Felder tops Conservative Party ratings
Borough Park State Senator is a Democrat
The Brooklyn lawmaker with the highest rating from the New York State Conservative Party is…a Democrat.
State Sen. Simcha Felder (D-Borough Park-Midwood) and a Republican colleague from Broome County earned the highest rating among senators in the Conservative Party’s annual ratings.
Felder and state Sen. Fred Akshar (R-Broome County) both scored 90 percent, meaning that 90 percent of the time, they voted on bills the Conservative Party had endorsed or voted against legislation the party had fought against.
Assemblymember Dean Murray (R-C-East Patchogue) garnered the highest score among the assemblymembers, 95 percent.
Released on Oct. 11, the ratings reflect the 2016 Legislative Session, which ended in June.

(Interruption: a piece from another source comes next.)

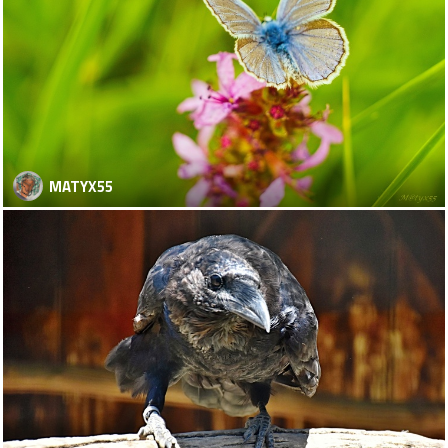
MATYX55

Felder, a former city councilmember, was elected to the state senate in 2012. Despite the fact that he is a Democrat, he caucuses with the Republicans in the state senate. In the upcoming Nov. 8 election, his name will appear on three ballot lines: Democrat, Conservative and Republican.
The Conservative Party, chaired by Mike Long, looked at 20 pieces of legislation passed by the state Legislature and ranked state lawmakers on how they voted on the bills.

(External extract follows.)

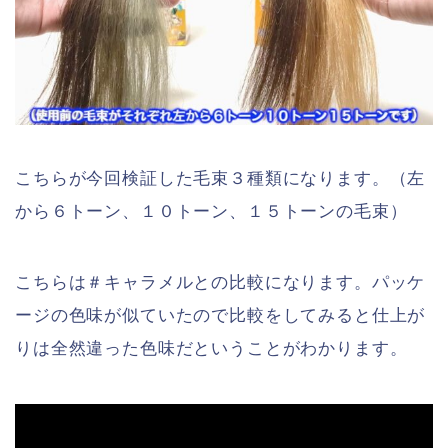
こちらが今回検証した毛束３種類になります。（左
から６トーン、１０トーン、１５トーンの毛束）
こちらは＃キャラメルとの比較になります。パッケ
ージの色味が似ていたので比較をしてみると仕上が
りは全然違った色味だということがわかります。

Party leaders track legislation throughout the session, issue support and opposition memos, and determine, at an executive committee meeting, which key issues are important to the party’s members, including spending, crime, education and various other topics.
“A review of the 20 bills used in this year’s ratings will show voters how some passed bills are specious or costly to taxpayers and where they will help New Yorkers. The ratings give voters a scorecard on how their individual legislator voted on a diverse range of bills considered in the legislative session,” Long said in a statement.
The overall Republican-controlled state senate rating is 69.5 percent, up from last year’s total of 62 percent. The Assembly, which is dominated by Democrats, increased its overall average to 41.8 percent.
“We believe that it is necessary to keep the public informed of these key votes and let the taxpayers be aware of how elected officials spend our money. Every bill is considered, and then we choose a reasonable number to give voters a fair assessment of how tax dollars are spent, laws that effect the cost of doing business and the safety of citizens living in New York,” Long stated.
The ratings were released with the Nov. 8 election in mind, according to Long.
“Before going to the voting booth in just four weeks, voters should review our ratings and consider how their legislators represented them. Conservative principles work for taxpayers and for businesses, voting for officials committed to conservative principles is the only way New York will be able to stop the hemorrhaging of people and jobs,” he said.